• **WHAT TO PRODUCE**
From the first line to the last, write out the material verbatim.

• **PROVIDED ENTRIES**

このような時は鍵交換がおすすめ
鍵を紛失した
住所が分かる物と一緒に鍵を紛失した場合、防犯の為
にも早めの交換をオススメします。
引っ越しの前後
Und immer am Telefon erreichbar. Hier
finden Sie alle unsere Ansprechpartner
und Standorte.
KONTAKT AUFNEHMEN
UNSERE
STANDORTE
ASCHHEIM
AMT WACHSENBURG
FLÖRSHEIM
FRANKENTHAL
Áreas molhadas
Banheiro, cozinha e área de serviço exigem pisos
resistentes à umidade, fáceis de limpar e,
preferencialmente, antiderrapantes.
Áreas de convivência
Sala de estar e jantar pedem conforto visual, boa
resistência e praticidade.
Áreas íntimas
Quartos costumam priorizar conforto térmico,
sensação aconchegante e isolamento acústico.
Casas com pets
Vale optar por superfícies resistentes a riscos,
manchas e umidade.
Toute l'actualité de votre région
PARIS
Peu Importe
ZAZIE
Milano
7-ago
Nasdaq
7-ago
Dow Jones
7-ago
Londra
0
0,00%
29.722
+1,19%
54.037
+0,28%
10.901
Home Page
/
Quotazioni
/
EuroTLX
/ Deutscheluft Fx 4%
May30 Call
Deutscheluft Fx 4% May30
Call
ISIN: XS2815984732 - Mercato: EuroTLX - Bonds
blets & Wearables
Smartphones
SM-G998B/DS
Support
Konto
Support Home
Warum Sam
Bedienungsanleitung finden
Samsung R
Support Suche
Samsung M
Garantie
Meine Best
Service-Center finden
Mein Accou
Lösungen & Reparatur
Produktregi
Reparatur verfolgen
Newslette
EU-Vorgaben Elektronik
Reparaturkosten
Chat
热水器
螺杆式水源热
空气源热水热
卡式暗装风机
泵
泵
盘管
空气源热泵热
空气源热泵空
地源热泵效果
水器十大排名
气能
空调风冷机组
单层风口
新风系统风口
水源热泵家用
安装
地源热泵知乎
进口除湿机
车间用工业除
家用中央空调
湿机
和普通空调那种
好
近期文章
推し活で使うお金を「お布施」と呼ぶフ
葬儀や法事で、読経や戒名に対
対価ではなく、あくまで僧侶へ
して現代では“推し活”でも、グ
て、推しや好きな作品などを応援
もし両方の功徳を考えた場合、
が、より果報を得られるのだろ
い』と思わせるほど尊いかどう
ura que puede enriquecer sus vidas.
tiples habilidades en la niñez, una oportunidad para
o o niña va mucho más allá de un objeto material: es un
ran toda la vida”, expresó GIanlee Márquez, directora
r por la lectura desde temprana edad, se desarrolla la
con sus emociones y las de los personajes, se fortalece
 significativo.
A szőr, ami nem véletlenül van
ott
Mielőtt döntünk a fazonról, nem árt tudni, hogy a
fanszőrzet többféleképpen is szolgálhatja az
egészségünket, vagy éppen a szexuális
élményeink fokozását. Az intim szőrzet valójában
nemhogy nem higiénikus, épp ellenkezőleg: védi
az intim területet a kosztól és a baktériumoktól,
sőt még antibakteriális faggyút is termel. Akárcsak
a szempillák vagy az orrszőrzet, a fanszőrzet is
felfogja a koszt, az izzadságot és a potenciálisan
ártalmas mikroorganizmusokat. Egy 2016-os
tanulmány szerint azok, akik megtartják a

• **RESULT OF THE TASK**
このような時は鍵交換がおすすめ
鍵を紛失した
住所が分かる物と一緒に鍵を紛失した場合、防犯の為
にも早めの交換をオススメします。
引っ越しの前後
Und immer am Telefon erreichbar. Hier
finden Sie alle unsere Ansprechpartner
und Standorte.
KONTAKT AUFNEHMEN
UNSERE
STANDORTE
ASCHHEIM
AMT WACHSENBURG
FLÖRSHEIM
FRANKENTHAL
Áreas molhadas
Banheiro, cozinha e área de serviço exigem pisos
resistentes à umidade, fáceis de limpar e,
preferencialmente, antiderrapantes.
Áreas de convivência
Sala de estar e jantar pedem conforto visual, boa
resistência e praticidade.
Áreas íntimas
Quartos costumam priorizar conforto térmico,
sensação aconchegante e isolamento acústico.
Casas com pets
Vale optar por superfícies resistentes a riscos,
manchas e umidade.
Toute l'actualité de votre région
PARIS
Peu Importe
ZAZIE
Milano
7-ago
Nasdaq
7-ago
Dow Jones
7-ago
Londra
0
0,00%
29.722
+1,19%
54.037
+0,28%
10.901
Home Page
/
Quotazioni
/
EuroTLX
/ Deutscheluft Fx 4%
May30 Call
Deutscheluft Fx 4% May30
Call
ISIN: XS2815984732 - Mercato: EuroTLX - Bonds
blets & Wearables
Smartphones
SM-G998B/DS
Support
Konto
Support Home
Warum Sam
Bedienungsanleitung finden
Samsung R
Support Suche
Samsung M
Garantie
Meine Best
Service-Center finden
Mein Accou
Lösungen & Reparatur
Produktregi
Reparatur verfolgen
Newslette
EU-Vorgaben Elektronik
Reparaturkosten
Chat
热水器
螺杆式水源热
空气源热水热
卡式暗装风机
泵
泵
盘管
空气源热泵热
空气源热泵空
地源热泵效果
水器十大排名
气能
空调风冷机组
单层风口
新风系统风口
水源热泵家用
安装
地源热泵知乎
进口除湿机
车间用工业除
家用中央空调
湿机
和普通空调那种
好
近期文章
推し活で使うお金を「お布施」と呼ぶフ
葬儀や法事で、読経や戒名に対
対価ではなく、あくまで僧侶へ
して現代では“推し活”でも、グ
て、推しや好きな作品などを応援
もし両方の功徳を考えた場合、
が、より果報を得られるのだろ
い』と思わせるほど尊いかどう
ura que puede enriquecer sus vidas.
tiples habilidades en la niñez, una oportunidad para
o o niña va mucho más allá de un objeto material: es un
ran toda la vida”, expresó GIanlee Márquez, directora
r por la lectura desde temprana edad, se desarrolla la
con sus emociones y las de los personajes, se fortalece
 significativo.
A szőr, ami nem véletlenül van
ott
Mielőtt döntünk a fazonról, nem árt tudni, hogy a
fanszőrzet többféleképpen is szolgálhatja az
egészségünket, vagy éppen a szexuális
élményeink fokozását. Az intim szőrzet valójában
nemhogy nem higiénikus, épp ellenkezőleg: védi
az intim területet a kosztól és a baktériumoktól,
sőt még antibakteriális faggyút is termel. Akárcsak
a szempillák vagy az orrszőrzet, a fanszőrzet is
felfogja a koszt, az izzadságot és a potenciálisan
ártalmas mikroorganizmusokat. Egy 2016-os
tanulmány szerint azok, akik megtartják a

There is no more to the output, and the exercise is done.